Poly Culture IPO sees huge demand
Retail tranche of mainland auction house's offer oversubscribed by 90 times as punters pounce on newcomers with unique investment stories
The initial public offering of Poly Culture, the culture and auction business unit of state-owned military-linked conglomerate Poly Group, has drawn strong interest from retail investors.
This has resulted in a shortage of margin financing services provided by brokers to retail investors, a common way for small players to leverage their position to get more shares.
There has been frenzied demand for new offerings that offer unique investment stories to stock punters looking for swift profits.
According to eight brokers, the retail tranche of Poly Culture's offer of 77.78 million shares, which represents about 10 per cent of the entire HK$2.56 billion offering, has been oversubscribed by about 90 times.
Poly Culture, which set a range of HK$28.20 to HK$33 for the shares, will finalise the price on Friday. The stock is expected to begin trading on March 6.
Poly Culture's offering was launched shortly after a similarly well-supported float of Huisheng International, a Hunan-based pork supplier that was raising HK$246 million.
"Existing lending capacity among the brokers was quickly filled as most of the capital pool was taken up by the listing of Huisheng," said Ben Kwong Man-bun, the chief operating officer of broker KGI Asia. "We feel the credit squeeze from banks as many of them have turned cautious after the mainland's interbank lending rates stayed persistently high."

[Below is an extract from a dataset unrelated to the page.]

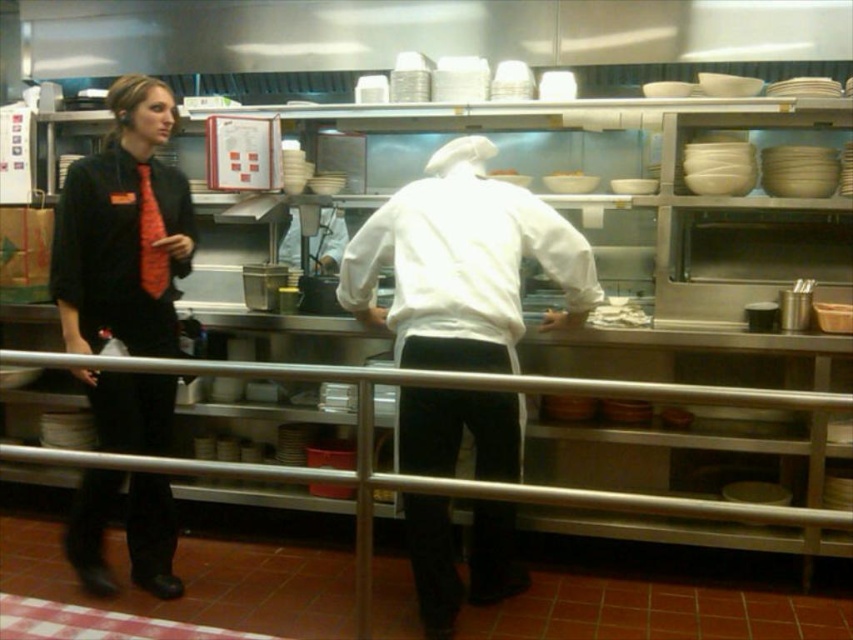 You are a new employee in the kitchen and need to hang your apron on the brushed metal rail at center. The white matte chef coat at center is currently in the way. Which direction should you move the coat to access the rail?

The white matte chef coat at center is positioned on the right side of the brushed metal rail at center. To access the rail, you should move the coat to the left.

From the picture: You are a customer trying to locate two points marked in the image. The first point is at coordinate point (396, 348) and the second at point (177, 214). Which of these points is closer to you as you look at the image?

The point at coordinate point (396, 348) is closer to you than point (177, 214).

According to KGI, margin financing rates have stayed between 1 and 2 per cent, depending on the size of the order.
Separately, Phillip Securities said its margin quota was increased to HK$9.5 billion from HK$6 billion because of the demand for Poly Culture's shares.
Brokers said the hype for new listings was underpinned by short-term buying momentum as the valuations of many mainland internet stocks looked stretched and traditional blue chips did not provide inspiration.
In contrast to the past few years when buying interest built up in blue-chip companies before they announce their full-year earnings results, retail investors have pulled back as bullish sentiment was noted in mainland technology and internet stocks.